[Given information]:
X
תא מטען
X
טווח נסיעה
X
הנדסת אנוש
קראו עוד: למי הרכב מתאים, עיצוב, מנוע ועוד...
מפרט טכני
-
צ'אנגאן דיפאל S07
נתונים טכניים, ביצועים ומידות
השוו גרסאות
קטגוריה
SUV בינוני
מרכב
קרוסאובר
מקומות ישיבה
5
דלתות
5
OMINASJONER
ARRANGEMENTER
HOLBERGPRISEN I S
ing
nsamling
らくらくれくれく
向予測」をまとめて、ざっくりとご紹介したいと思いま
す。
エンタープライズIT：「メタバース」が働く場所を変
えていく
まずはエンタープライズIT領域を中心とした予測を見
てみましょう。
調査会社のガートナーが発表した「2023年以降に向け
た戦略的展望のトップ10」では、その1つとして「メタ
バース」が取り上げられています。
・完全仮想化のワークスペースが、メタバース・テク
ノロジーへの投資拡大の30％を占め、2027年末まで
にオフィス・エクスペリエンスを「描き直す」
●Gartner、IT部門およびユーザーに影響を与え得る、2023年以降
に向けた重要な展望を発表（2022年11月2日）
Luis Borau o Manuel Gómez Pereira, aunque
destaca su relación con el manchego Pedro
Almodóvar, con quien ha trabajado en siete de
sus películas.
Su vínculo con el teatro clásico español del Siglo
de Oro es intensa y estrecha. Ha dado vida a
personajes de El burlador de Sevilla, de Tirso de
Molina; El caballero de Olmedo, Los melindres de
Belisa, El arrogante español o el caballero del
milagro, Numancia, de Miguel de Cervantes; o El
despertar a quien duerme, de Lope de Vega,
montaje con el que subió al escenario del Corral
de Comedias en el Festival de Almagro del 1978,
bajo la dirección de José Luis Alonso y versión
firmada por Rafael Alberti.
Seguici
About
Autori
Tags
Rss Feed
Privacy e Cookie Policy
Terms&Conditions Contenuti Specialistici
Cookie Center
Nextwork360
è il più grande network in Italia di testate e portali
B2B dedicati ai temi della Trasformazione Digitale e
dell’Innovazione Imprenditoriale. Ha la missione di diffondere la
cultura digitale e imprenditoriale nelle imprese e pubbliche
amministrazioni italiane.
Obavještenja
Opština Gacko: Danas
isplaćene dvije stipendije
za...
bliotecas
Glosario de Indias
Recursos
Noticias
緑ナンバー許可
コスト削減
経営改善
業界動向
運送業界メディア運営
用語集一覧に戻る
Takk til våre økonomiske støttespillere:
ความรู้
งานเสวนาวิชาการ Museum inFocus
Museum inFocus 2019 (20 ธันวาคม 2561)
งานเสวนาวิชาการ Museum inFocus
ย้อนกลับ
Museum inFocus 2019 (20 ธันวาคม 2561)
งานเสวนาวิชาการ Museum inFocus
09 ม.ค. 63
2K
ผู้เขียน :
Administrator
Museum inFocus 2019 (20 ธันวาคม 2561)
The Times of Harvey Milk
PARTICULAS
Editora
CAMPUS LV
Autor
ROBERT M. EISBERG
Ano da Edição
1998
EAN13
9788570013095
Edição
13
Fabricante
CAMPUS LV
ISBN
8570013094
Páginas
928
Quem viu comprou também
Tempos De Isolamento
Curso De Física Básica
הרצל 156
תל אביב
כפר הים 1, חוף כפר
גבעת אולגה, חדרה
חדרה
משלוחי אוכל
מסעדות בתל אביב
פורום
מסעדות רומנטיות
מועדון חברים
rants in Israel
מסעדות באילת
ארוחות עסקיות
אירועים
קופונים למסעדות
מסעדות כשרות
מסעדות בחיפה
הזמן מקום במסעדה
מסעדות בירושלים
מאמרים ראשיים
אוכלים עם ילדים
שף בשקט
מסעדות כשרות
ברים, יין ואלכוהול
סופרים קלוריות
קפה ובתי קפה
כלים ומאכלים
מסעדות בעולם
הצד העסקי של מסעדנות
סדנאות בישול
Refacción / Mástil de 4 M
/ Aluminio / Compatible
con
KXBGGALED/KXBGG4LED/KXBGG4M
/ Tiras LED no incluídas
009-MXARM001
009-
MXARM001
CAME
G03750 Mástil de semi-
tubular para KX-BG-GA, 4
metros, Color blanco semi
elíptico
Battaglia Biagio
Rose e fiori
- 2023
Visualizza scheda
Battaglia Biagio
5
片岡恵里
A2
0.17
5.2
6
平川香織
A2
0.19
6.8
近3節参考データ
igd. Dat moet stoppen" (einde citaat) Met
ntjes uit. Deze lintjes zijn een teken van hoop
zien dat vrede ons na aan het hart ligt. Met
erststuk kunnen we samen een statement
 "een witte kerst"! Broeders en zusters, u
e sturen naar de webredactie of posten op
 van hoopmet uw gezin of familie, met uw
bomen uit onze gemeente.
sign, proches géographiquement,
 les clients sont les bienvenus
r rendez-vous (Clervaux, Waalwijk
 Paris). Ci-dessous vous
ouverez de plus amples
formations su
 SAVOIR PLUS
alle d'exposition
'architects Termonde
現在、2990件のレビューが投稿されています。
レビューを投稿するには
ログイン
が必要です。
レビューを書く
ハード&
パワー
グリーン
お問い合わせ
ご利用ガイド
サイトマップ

[Prompt]: Using the records above, write out exactly the lines between the one holding "metros, Color blanco semi" and the one holding "van hoopmet uw gezin of familie, met uw", inclusive; leave everything else out.

[Task answer]:
metros, Color blanco semi
elíptico
Battaglia Biagio
Rose e fiori
- 2023
Visualizza scheda
Battaglia Biagio
5
片岡恵里
A2
0.17
5.2
6
平川香織
A2
0.19
6.8
近3節参考データ
igd. Dat moet stoppen" (einde citaat) Met
ntjes uit. Deze lintjes zijn een teken van hoop
zien dat vrede ons na aan het hart ligt. Met
erststuk kunnen we samen een statement
 "een witte kerst"! Broeders en zusters, u
e sturen naar de webredactie of posten op
 van hoopmet uw gezin of familie, met uw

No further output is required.